RECORDS FOR THE TASK Block Start

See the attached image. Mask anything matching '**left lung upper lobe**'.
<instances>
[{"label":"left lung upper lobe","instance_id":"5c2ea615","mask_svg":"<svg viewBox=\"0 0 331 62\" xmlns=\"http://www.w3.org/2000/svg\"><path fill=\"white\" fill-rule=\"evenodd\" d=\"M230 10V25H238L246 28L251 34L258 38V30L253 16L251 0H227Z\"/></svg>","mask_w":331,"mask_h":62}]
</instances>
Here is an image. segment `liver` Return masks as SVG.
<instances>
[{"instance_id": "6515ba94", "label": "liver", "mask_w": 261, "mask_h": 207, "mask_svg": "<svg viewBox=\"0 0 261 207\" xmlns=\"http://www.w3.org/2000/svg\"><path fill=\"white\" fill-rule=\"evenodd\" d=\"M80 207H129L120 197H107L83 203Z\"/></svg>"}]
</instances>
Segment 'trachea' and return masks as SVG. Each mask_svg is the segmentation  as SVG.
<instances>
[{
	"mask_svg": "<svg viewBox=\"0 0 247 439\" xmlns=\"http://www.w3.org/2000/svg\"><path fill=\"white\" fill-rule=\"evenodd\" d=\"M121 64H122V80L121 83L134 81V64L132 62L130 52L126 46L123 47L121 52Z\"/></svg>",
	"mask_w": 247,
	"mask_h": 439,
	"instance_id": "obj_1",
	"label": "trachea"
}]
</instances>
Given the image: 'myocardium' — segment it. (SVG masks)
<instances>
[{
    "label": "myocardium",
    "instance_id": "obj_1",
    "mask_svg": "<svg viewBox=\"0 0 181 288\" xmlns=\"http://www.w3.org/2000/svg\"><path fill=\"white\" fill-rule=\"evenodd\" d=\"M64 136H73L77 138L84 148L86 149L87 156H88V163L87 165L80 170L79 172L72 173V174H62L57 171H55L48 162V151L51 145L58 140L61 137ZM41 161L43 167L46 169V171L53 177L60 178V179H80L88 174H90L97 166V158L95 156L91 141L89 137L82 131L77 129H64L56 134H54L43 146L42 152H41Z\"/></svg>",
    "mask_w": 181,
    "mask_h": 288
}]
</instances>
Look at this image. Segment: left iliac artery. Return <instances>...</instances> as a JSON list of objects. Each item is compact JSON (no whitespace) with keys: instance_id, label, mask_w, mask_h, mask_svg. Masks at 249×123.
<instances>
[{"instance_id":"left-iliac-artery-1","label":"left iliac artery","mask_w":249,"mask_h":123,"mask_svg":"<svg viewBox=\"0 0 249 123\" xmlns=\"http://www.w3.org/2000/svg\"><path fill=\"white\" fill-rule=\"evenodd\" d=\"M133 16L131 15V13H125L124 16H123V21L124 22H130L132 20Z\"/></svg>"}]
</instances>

RECORDS FOR THE TASK Block End

EXERCISE DETAILS: Could you transcribe every entry exactly, without altering anything?

FINISHED EXERCISE:
See the attached image. Mask anything matching '**left lung upper lobe**'.
<instances>
[{"label":"left lung upper lobe","instance_id":"5c2ea615","mask_svg":"<svg viewBox=\"0 0 331 62\" xmlns=\"http://www.w3.org/2000/svg\"><path fill=\"white\" fill-rule=\"evenodd\" d=\"M230 10V25H238L246 28L251 34L258 38V30L253 16L251 0H227Z\"/></svg>","mask_w":331,"mask_h":62}]
</instances>
Here is an image. segment `liver` Return masks as SVG.
<instances>
[{"instance_id": "6515ba94", "label": "liver", "mask_w": 261, "mask_h": 207, "mask_svg": "<svg viewBox=\"0 0 261 207\" xmlns=\"http://www.w3.org/2000/svg\"><path fill=\"white\" fill-rule=\"evenodd\" d=\"M80 207H129L120 197H107L83 203Z\"/></svg>"}]
</instances>
Segment 'trachea' and return masks as SVG. Each mask_svg is the segmentation  as SVG.
<instances>
[{
	"mask_svg": "<svg viewBox=\"0 0 247 439\" xmlns=\"http://www.w3.org/2000/svg\"><path fill=\"white\" fill-rule=\"evenodd\" d=\"M121 64H122V80L121 83L134 81V64L132 62L130 52L126 46L123 47L121 52Z\"/></svg>",
	"mask_w": 247,
	"mask_h": 439,
	"instance_id": "obj_1",
	"label": "trachea"
}]
</instances>
Given the image: 'myocardium' — segment it. (SVG masks)
<instances>
[{
    "label": "myocardium",
    "instance_id": "obj_1",
    "mask_svg": "<svg viewBox=\"0 0 181 288\" xmlns=\"http://www.w3.org/2000/svg\"><path fill=\"white\" fill-rule=\"evenodd\" d=\"M64 136H73L77 138L84 148L86 149L87 156H88V163L87 165L80 170L79 172L72 173V174H62L57 171H55L48 162V151L51 145L58 140L61 137ZM41 161L43 167L46 169V171L53 177L60 178V179H80L88 174H90L97 166V158L95 156L91 141L89 137L82 131L77 129H64L56 134H54L43 146L42 152H41Z\"/></svg>",
    "mask_w": 181,
    "mask_h": 288
}]
</instances>
Look at this image. Segment: left iliac artery. Return <instances>...</instances> as a JSON list of objects. Each item is compact JSON (no whitespace) with keys: instance_id, label, mask_w, mask_h, mask_svg. Masks at 249×123.
<instances>
[{"instance_id":"left-iliac-artery-1","label":"left iliac artery","mask_w":249,"mask_h":123,"mask_svg":"<svg viewBox=\"0 0 249 123\" xmlns=\"http://www.w3.org/2000/svg\"><path fill=\"white\" fill-rule=\"evenodd\" d=\"M133 16L131 15V13H125L124 16H123V21L124 22H130L132 20Z\"/></svg>"}]
</instances>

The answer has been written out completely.